(Activity) From the line that contains "The height and width of the screenshot is (2576, 295)." to the final line of the records below, print each line exactly and leave every picture out.

(Provided material)
[Start of section]

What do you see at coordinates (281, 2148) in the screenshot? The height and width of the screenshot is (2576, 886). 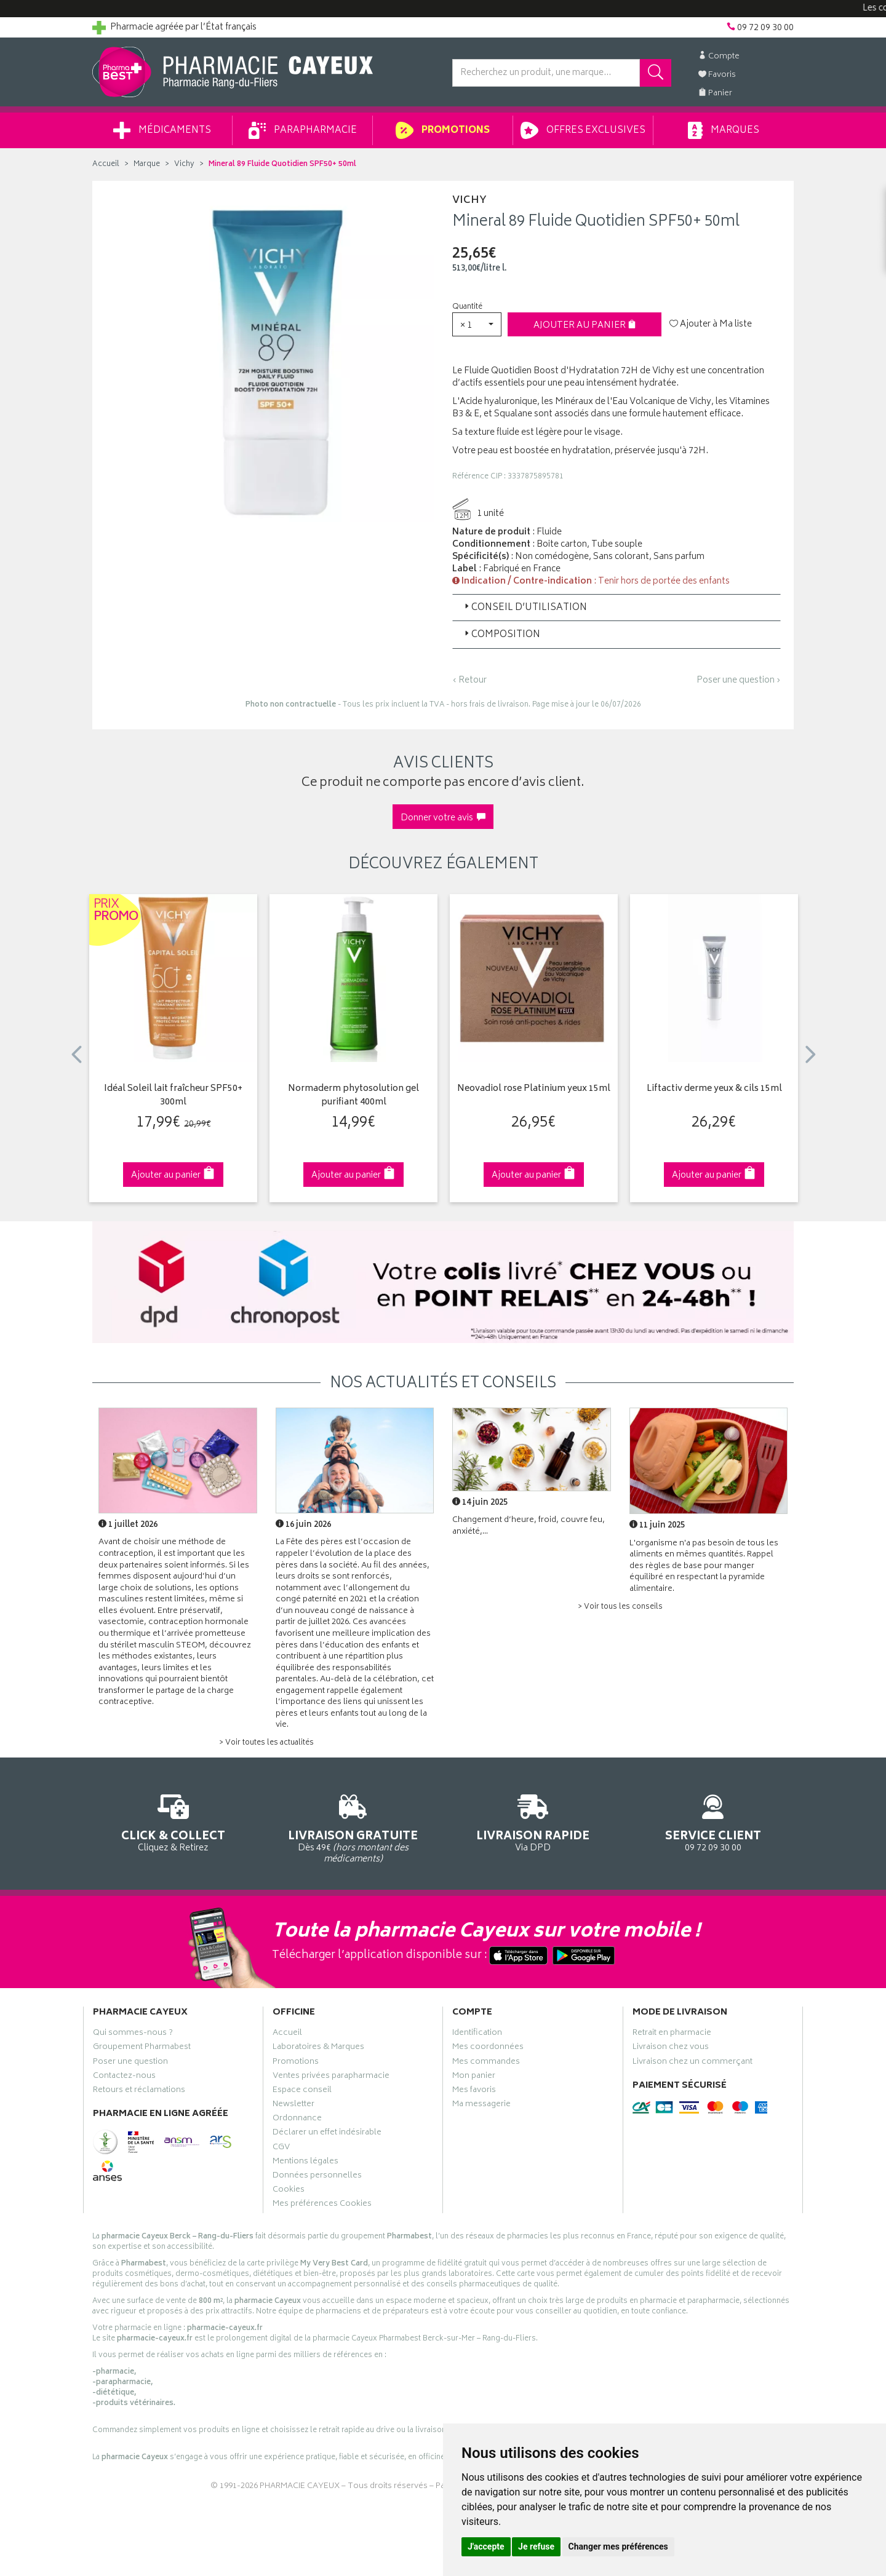 I see `CGV` at bounding box center [281, 2148].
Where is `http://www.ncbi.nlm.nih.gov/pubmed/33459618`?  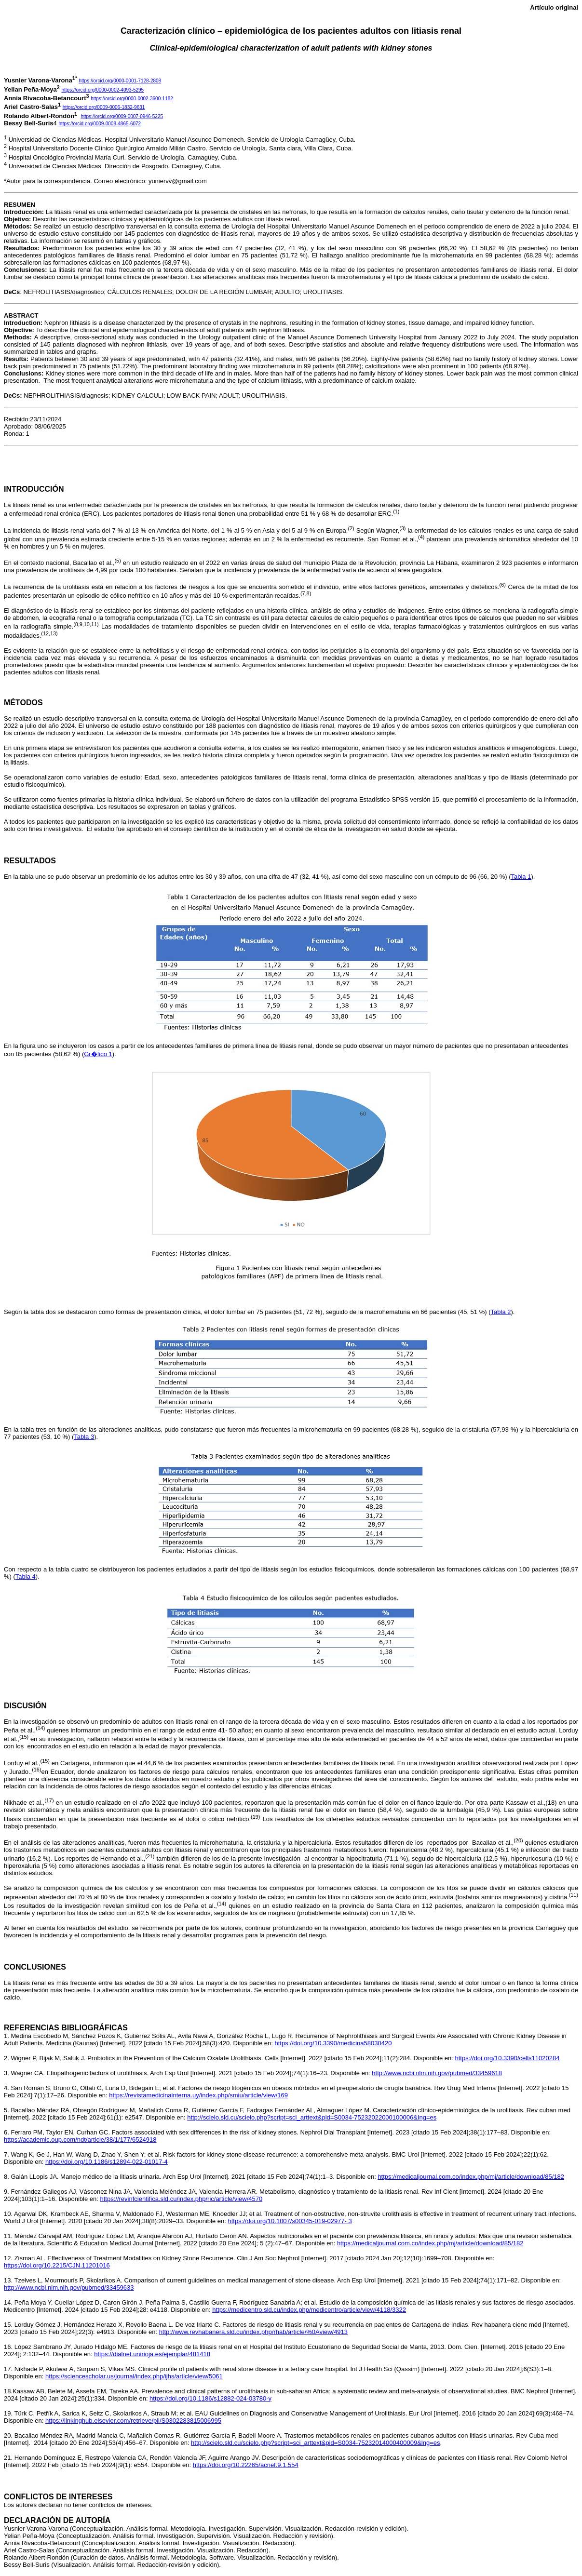
http://www.ncbi.nlm.nih.gov/pubmed/33459618 is located at coordinates (437, 2073).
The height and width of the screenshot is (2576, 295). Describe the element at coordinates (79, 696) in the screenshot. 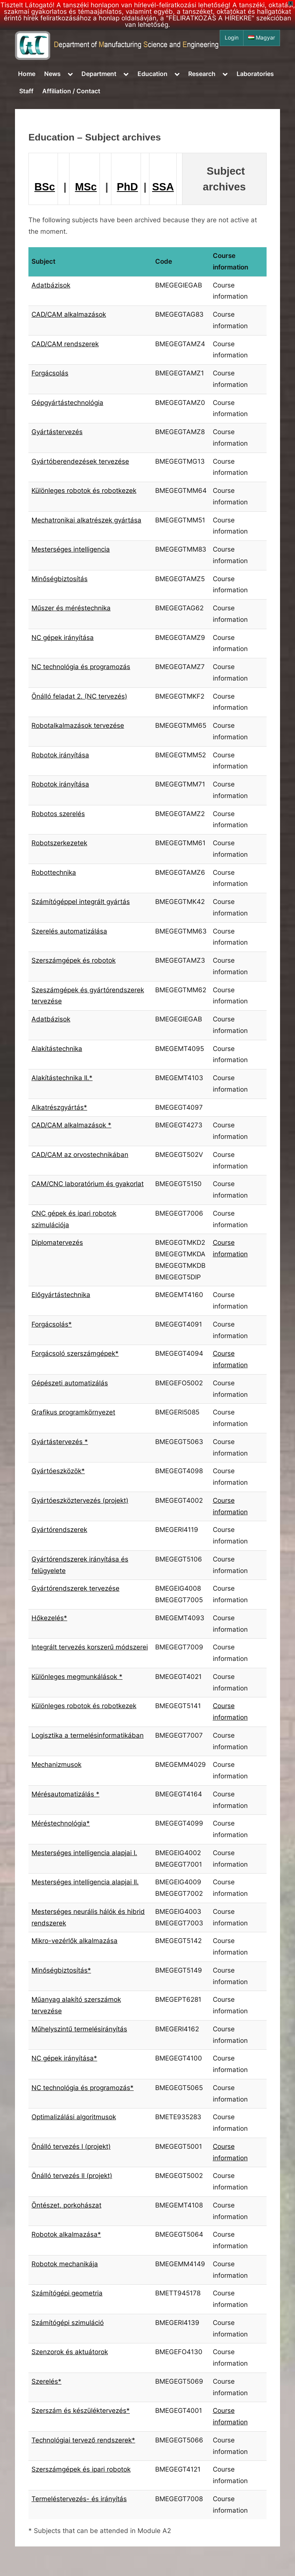

I see `Önálló feladat 2. (NC tervezés)` at that location.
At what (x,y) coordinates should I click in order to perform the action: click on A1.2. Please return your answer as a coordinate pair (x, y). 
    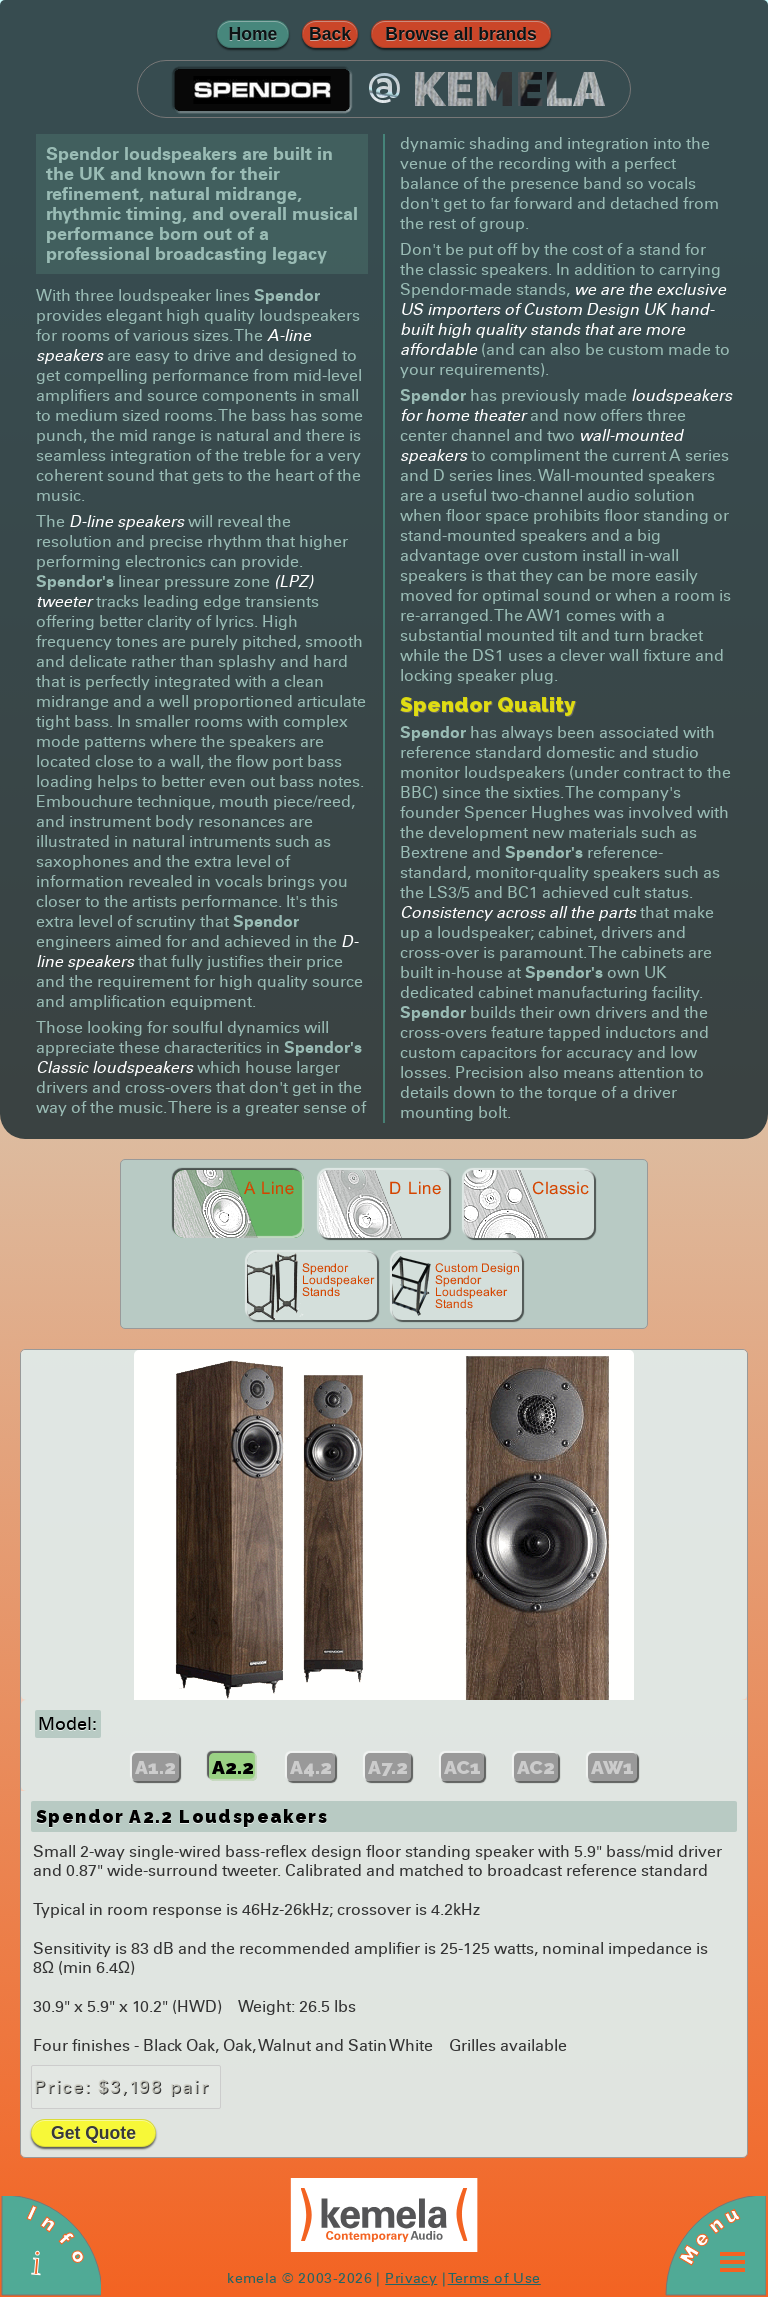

[End of section]

(Response to this exercise)
The height and width of the screenshot is (2576, 295). Describe the element at coordinates (79, 696) in the screenshot. 

I see `Önálló feladat 2. (NC tervezés)` at that location.
At what (x,y) coordinates should I click in order to perform the action: click on A1.2. Please return your answer as a coordinate pair (x, y). 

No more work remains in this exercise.